• [Task description]
Each line below that carries the string "terapii" must appear in the answer.

• [Records for the exercise]
________________________________________

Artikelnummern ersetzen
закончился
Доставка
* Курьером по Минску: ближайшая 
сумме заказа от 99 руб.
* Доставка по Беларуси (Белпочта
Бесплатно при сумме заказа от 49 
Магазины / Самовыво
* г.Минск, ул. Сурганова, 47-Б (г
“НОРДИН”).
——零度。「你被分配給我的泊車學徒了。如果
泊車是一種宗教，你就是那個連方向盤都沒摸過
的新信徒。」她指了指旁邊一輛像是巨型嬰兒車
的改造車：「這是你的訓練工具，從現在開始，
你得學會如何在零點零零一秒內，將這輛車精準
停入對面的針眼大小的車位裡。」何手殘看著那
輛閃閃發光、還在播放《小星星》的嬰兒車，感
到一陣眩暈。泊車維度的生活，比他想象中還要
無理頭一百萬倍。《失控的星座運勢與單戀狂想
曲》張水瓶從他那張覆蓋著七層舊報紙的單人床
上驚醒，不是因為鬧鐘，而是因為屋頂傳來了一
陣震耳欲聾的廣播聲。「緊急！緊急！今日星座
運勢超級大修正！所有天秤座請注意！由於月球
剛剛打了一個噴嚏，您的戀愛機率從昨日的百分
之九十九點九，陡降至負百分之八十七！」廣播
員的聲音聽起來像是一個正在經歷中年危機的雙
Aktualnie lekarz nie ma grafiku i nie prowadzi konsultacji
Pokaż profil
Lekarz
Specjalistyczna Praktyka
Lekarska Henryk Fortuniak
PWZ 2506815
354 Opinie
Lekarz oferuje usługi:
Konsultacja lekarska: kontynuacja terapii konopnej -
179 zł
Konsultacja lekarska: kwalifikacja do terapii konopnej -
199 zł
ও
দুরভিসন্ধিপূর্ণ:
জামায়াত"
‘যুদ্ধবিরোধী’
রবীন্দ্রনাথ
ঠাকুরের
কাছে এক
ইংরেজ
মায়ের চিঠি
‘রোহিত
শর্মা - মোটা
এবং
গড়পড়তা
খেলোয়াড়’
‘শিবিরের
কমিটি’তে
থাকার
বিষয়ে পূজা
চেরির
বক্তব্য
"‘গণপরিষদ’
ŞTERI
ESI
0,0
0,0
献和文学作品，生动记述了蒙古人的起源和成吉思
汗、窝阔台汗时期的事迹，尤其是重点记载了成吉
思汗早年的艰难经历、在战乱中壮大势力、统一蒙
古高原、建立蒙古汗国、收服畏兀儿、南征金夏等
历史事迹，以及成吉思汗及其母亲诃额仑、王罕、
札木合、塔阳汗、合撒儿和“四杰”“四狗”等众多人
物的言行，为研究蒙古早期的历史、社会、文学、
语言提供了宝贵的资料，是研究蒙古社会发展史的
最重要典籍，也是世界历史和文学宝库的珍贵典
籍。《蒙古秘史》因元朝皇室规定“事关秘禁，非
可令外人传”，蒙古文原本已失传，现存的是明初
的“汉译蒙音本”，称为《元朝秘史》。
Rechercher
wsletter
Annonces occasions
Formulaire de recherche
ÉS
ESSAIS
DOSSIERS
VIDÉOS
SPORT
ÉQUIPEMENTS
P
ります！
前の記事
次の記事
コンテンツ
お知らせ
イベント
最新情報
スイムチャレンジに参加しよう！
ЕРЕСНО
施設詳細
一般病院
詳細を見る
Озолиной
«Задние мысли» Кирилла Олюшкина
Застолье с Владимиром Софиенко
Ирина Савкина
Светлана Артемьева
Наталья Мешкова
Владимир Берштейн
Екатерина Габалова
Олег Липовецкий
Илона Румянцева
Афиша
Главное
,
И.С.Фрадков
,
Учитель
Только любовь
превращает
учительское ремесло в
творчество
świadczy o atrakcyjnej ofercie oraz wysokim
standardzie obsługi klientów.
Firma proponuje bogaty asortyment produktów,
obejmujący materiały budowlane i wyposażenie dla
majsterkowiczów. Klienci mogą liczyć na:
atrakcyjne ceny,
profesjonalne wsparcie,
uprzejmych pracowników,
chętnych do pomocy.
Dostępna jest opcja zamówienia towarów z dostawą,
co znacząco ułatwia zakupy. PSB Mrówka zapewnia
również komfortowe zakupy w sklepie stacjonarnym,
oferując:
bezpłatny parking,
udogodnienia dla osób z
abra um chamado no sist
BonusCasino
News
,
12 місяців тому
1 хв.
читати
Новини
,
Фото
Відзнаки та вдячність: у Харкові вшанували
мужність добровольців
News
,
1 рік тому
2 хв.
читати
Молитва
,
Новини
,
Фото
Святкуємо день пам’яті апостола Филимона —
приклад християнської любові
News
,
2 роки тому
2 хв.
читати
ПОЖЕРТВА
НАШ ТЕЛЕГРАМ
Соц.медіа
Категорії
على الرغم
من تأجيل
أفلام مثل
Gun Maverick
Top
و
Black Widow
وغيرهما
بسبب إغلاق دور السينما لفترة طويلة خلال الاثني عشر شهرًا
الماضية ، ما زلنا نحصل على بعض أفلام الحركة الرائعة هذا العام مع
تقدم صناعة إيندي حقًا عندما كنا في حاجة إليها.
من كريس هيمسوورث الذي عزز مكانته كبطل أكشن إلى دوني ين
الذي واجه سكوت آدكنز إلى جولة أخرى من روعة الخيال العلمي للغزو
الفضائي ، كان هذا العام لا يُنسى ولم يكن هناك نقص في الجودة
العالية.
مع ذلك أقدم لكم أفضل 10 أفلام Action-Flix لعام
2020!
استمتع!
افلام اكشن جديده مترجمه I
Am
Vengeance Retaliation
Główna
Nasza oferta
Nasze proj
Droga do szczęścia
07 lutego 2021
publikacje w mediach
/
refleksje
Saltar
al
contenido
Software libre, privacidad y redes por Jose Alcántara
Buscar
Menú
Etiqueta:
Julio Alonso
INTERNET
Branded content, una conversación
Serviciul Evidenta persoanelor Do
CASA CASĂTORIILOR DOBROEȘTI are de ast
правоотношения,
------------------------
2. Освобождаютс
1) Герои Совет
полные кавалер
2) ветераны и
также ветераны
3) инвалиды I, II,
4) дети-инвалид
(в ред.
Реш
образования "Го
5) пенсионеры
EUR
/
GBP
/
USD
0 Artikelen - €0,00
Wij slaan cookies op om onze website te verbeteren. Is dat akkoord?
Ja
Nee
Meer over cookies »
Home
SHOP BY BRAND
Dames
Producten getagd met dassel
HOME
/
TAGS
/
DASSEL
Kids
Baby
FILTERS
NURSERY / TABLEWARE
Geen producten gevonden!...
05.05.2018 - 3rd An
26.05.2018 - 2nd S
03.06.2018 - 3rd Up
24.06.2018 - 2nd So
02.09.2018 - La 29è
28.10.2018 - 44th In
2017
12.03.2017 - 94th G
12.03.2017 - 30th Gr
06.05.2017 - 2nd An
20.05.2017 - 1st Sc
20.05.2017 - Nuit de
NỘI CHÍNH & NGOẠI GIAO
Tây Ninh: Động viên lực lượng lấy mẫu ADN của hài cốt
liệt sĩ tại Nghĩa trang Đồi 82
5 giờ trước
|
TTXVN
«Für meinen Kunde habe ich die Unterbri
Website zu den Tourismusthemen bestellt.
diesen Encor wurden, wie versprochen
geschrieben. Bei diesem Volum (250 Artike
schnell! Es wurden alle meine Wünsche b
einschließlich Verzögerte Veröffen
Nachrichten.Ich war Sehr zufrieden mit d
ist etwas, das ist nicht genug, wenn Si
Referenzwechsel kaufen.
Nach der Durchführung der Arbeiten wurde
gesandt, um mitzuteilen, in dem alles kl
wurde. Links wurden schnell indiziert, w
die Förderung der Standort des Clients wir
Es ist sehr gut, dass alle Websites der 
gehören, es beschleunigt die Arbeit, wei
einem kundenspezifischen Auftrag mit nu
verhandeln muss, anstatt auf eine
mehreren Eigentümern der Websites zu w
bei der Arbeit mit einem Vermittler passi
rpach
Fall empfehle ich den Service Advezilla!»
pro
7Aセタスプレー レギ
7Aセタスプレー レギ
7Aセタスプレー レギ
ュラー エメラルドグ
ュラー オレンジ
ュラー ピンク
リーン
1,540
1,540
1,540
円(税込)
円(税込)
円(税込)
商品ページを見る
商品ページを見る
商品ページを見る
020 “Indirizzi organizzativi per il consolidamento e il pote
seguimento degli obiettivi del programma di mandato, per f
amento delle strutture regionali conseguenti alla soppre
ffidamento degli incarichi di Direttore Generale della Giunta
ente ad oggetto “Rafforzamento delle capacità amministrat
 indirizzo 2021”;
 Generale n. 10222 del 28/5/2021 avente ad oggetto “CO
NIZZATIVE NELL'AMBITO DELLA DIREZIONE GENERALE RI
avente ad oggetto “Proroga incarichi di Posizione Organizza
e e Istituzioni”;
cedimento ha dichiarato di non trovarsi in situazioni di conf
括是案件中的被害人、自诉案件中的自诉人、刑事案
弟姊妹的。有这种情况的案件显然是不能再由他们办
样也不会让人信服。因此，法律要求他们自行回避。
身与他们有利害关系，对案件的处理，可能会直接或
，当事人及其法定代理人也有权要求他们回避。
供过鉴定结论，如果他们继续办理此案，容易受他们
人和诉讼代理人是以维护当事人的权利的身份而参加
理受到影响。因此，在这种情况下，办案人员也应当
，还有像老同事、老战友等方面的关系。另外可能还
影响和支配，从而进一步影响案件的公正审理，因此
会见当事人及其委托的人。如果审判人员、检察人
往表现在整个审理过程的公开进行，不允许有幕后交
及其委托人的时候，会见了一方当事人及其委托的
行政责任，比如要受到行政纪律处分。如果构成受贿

________________________________________

• [Output below]
Konsultacja lekarska: kontynuacja terapii konopnej -
Konsultacja lekarska: kwalifikacja do terapii konopnej -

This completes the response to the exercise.